Das System Milch – Die Wahrheit über die Milchindustrie

Ein weiterer Dokumentarfilm über die heutige Milchindustrie, die das verklärte Bild glücklicher Milchkühe zeichnet. In Wahrheit werden jedes Jahr 200 Millionen Tonnen Milch und Milchpulver produziert, auf Kosten der Umwelt, unserer Gesundheit und natürlich des Tierwohls. Der Film des südtiroler Regisseurs Andreas Pichler zeigt die weltweiten Konsequenzen dieses Milliarden-Business und zugleich, welche Verantwortung wir als Konsumenten tragen. Am Ende bleibt die Frage, die sich jeder selbst beantworten muss: gibt es eine glückliche Milchkuh?

Erhältlich in der ARD Mediathek (bis 22.08.2020), bei Amazon, Netflix, iTunes, Google Play.

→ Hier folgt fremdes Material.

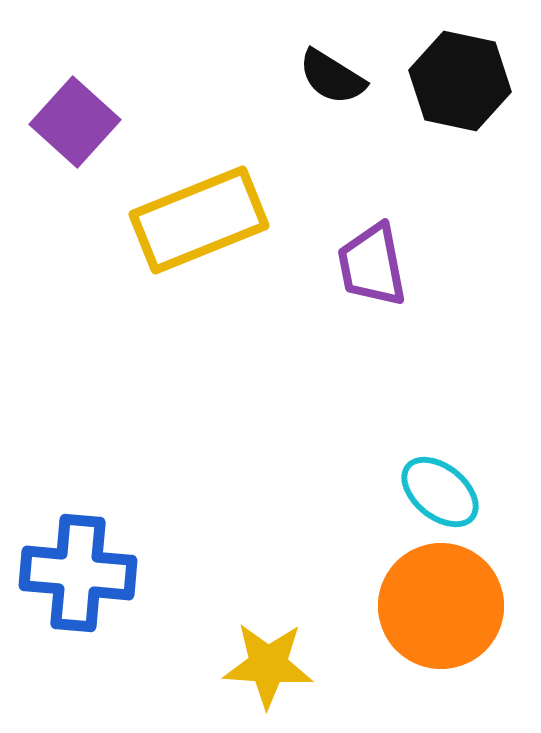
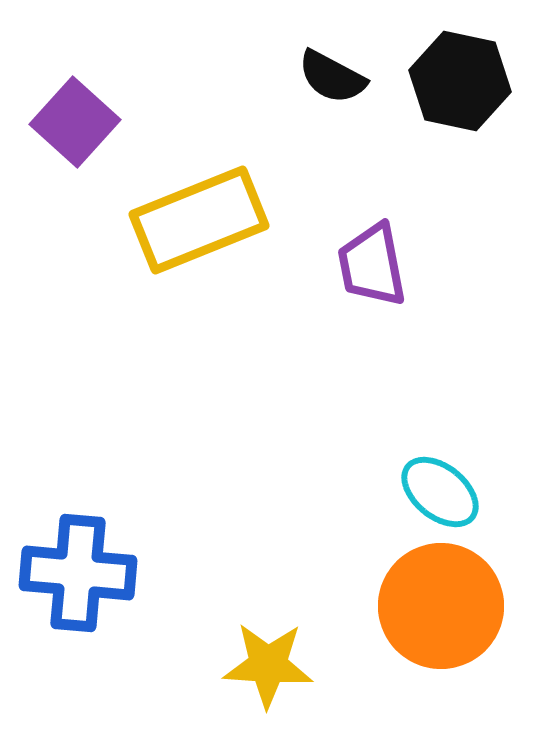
black semicircle: rotated 4 degrees counterclockwise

Mein Fazit: Der Dokumentarfilm liefert viele interessante und zugleich erschreckende Fakten über ein Lebensmittel, das eigentlich so unschuldig erscheint. Für mich persönlich war besonders interessant, wie die Milchindustrie es schafft, kontinuierlich die Nachfrage zu steigern. Sie generiert sogar einen Bedarf in Ländern, die bisher überhaupt gar keine Milch getrunken haben und daher laktoseintolerant sind. Schade finde ich, dass die gesundheitlichen Auswirkungen des täglichen Milchkonsums nicht ausreichend behandelt werden.

The Game Changers

Ein Film, der von James Cameron (Titanic), Arnold Schwarzenegger und Jackie Chan produziert wurde und vielleicht auch deshalb enorme Popularität erreichte. In der Doku wird der MMA-Fighter James Wilks begleitet und viele andere bekannte Profi-Sportler interviewt, die sich rein pflanzlich ernähren (engl. plant-based). Der Film verfolgt das Ziel mit dem Vorurteil aufzuräumen, dass nur Fleisch stark macht. Dabei bezieht sich der Film auf viele Studien aus dem Bereich der Ernährungswissenschaft und Medizin.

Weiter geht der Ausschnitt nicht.